AWS Certified Machine Learning - Specialty (MLS-C01) Flashcards
NOTE: You can use S3 while training ML models with Sagemaker. S3 is integrated with Sagemaker to store training data and training output.
Amazon FSx for Lustre
Use when training data already in S3 and plan on run training jobs several times during different algos and parameters.
Speeds up tainkngnjobs by serving S3 data to Sagemaker at high speeds by copying data.
NOTE: If training data is already in AWS EFS then recommends using that as training data source.

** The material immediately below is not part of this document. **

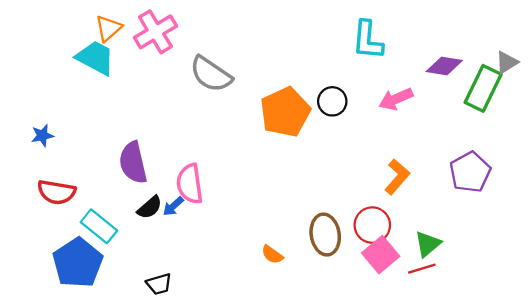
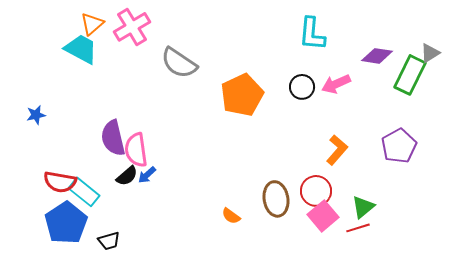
black circle: (332, 101) -> (302, 87), moved
pink semicircle: (190, 184) -> (136, 150), moved
red semicircle: (56, 192) -> (60, 182), moved
black trapezoid: (159, 284) -> (109, 241), moved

EFS has benefit of directly launching training jobs without need for data movement, resulting in faster training start times.
Amazon Kinesis
Recommended for ingesting fast moving / real-time data. Allows you to build custom streaming data applications for specialized needs
Amazon Elastic MapReduce (EMR)
Provided a managed framework that can process massive quantities of data.
AWS Athena
AWS Athena is a powerful, serverless query service that enables you to analyze data directly in Amazon S3 using standard SQL without complex ETL processes or infrastructure management.
AWS Glue
AWS Glue is a fully managed ETL service that makes preparing and loading your data for analytics easy. It provides a serverless environment to create, run, and monitor ETL jobs.
AWS Ground Truth
Amazon SageMaker Ground Truth helps you build highly accurate training datasets for machine learning quickly.
SageMaker Ground Truth offers easy access to public and private human labelers and provides them with built-in workflows and interfaces for common labeling tasks.
AWS Mechanical Turk
Amazon Mechanical Turk (MTurk) is a crowdsourcing marketplace that makes it easier for individuals and businesses to outsource their processes and jobs to a distributed workforce who can perform these tasks virtually. This could include anything from conducting simple data validation and research to more subjective tasks like survey participation, content moderation, and more.